New York, septembre 2001. Quand Pete Sampras croise Andre Agassi en quart de finale de l’US Open, la météo ne prévoit pas de tempête, mais c’est bien un ouragan de revers en fulgurance et de services millimétrés qui s’abat sur le Arthur-Ashe. D’un côté, Sampras, apôtre du service-volée, aussi expressif qu’un tupperware vendu à l’unité. De l’autre, Agassi, l’homme qui peut transformer une brique en balle de match, retourneur flamboyant et tête d’affiche pour scalp en difficulté. Résultat : aucun break en presque quatre heures, du sang-froid à faire pâlir une patinoire, et des spectateurs qui cherchent encore comment on peut servir 24 fois d’affilée sous pression sans qu’un cheveu ne bouge.
Le suspense ? Proprement honteux : pas un jeu de service subtilisé à l’adversaire, un festival de tie-breaks—quatre d’affilée, record du tournoi.

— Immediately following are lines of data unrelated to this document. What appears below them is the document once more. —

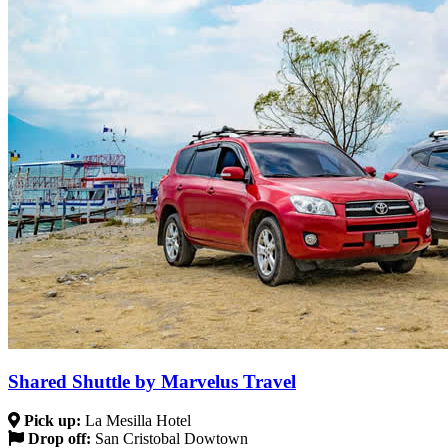
Shared Shuttle by Marvelus Travel
Pick up:
La Mesilla Hotel
Drop off:
San Cristobal Dowtown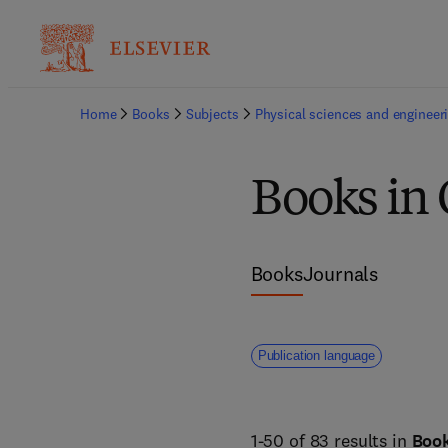
Home
Books
Subjects
Physical sciences and engineer
Books in
Books
Journals
Publication language
1-50 of 83 results in
Boo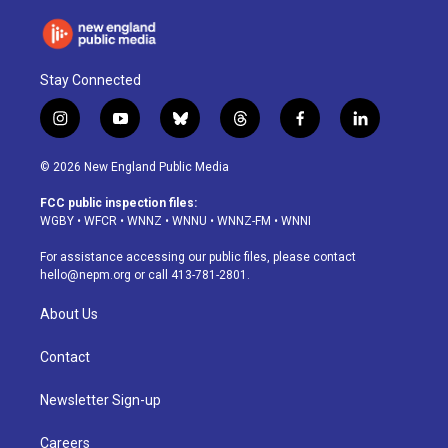
Stay Connected
i
y
b
t
f
l
n
o
l
h
a
i
s
u
u
r
c
n
© 2026 New England Public Media
t
t
e
e
e
k
a
u
s
a
b
e
FCC public inspection files:
g
b
k
d
o
d
WGBY
•
WFCR
•
WNNZ
•
WNNU
•
WNNZ-FM
•
WNNI
r
e
y
s
o
i
a
k
n
For assistance accessing our public files, please contact
m
hello@nepm.org
or call 413-781-2801.
About Us
Contact
Newsletter Sign-up
Careers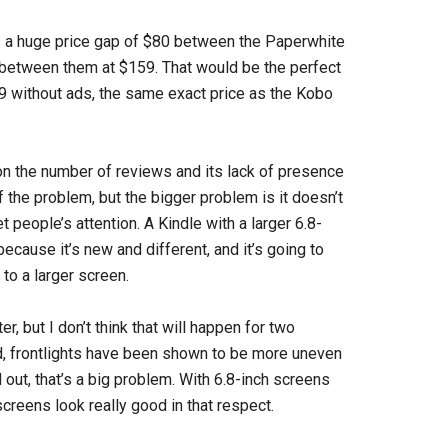
es a huge price gap of $80 between the Paperwhite
 between them at $159. That would be the perfect
79 without ads, the same exact price as the Kobo
n the number of reviews and its lack of presence
f the problem, but the bigger problem is it doesn’t
people’s attention. A Kindle with a larger 6.8-
because it’s new and different, and it’s going to
to a larger screen.
, but I don’t think that will happen for two
nd, frontlights have been shown to be more uneven
 out, that’s a big problem. With 6.8-inch screens
screens look really good in that respect.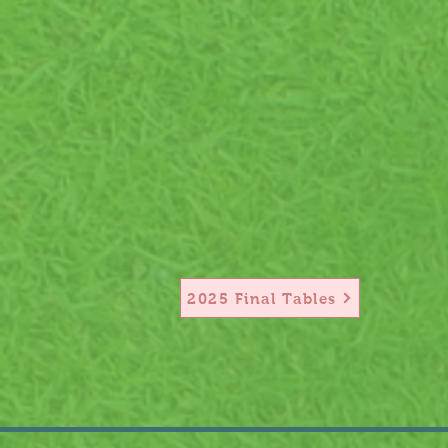
2025 Final Tables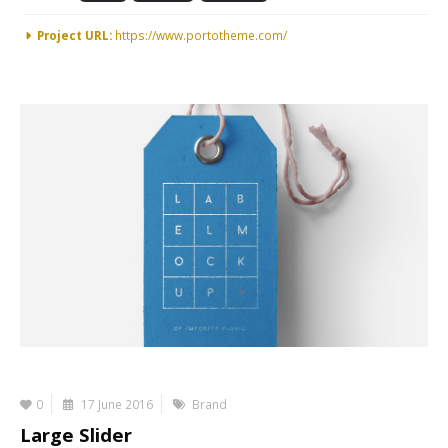
Project URL:
https://www.portotheme.com/
0
17 June 2016
Brand
Large Slider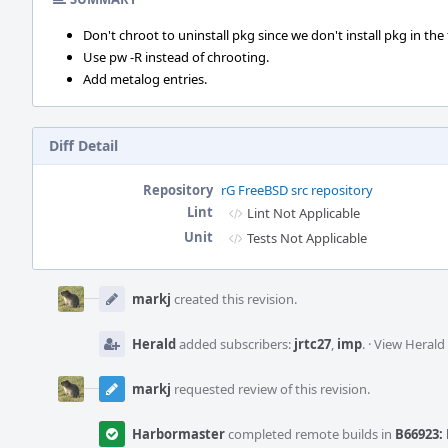
Don't chroot to uninstall pkg since we don't install pkg in the f
Use pw -R instead of chrooting.
Add metalog entries.
Diff Detail
Repository
rG FreeBSD src repository
Lint
Lint Not Applicable
Unit
Tests Not Applicable
Event
Timeline
markj
created this revision.
Herald
added subscribers:
jrtc27
,
imp
.
·
View Herald 
markj
requested review of this revision.
Harbormaster
completed remote builds in
B66923: 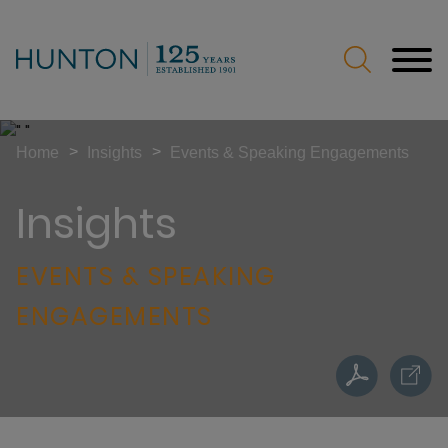
Jump to Page
Main Content
Main Menu
>
>
Home
Insights
Events & Speaking Engagements
Insights
EVENTS & SPEAKING
ENGAGEMENTS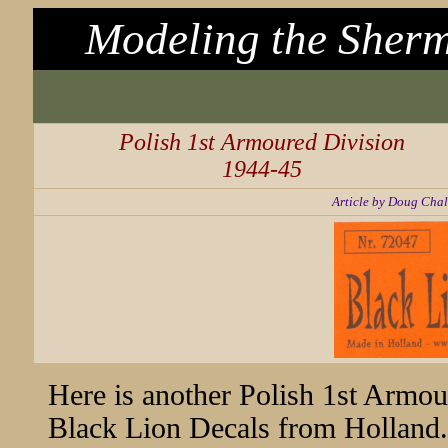
Modeling the Sherm
Polish 1st Armoured Division
1944-45
Article by Doug Chal
Here is another Polish 1st Armour
Black Lion Decals from Holland. W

Agassi prend le premier, Sampras les trois suivants : 6-7, 7-6, 7-6, 7-6. Ni les passings rageurs d’Agassi, ni les retours de l’espace n’ont suffi à fissurer la cuirasse du Californien, qui a fonctionné en mode Terminator des années 90 : la balle tombe dans le carré, le point est pour lui. Chez Agassi, déterminé et offensif, les rallies s’enchaînent, les spectateurs poussent, rêvent du feu, mais la glace ne fond pas.
L’ambiance sur le Central vire à la guerre froide. Sampras, stoïque, n’offre aucun espoir, pas même celui d’une double faute pour divertir le public new-yorkais. Agassi lui, multiplie les grimaces et fait durer le plaisir, mais doit se rendre à l’évidence : ce match a été conçu pour les amoureux de la tension silencieuse, pas pour les aficionados des breaks de service. Les coups passent, l’histoire se tisse, et le héros capillairement stable finit par s’imposer sans perdre le moindre cheveu… pour une fois.
Au final, cette nuit blanche pour insomniaques et amateurs d’orthodoxie tennistique résume la rivalité Sampras–Agassi : deux mondes, deux approches, aucune pitié, et un tableau d’affichage aussi vide de breaks que le bar d’un open australien à midi. Ou comment livrer un chef-d’œuvre d’intensité pure, sans rien casser — ni la raquette, ni la coiffure.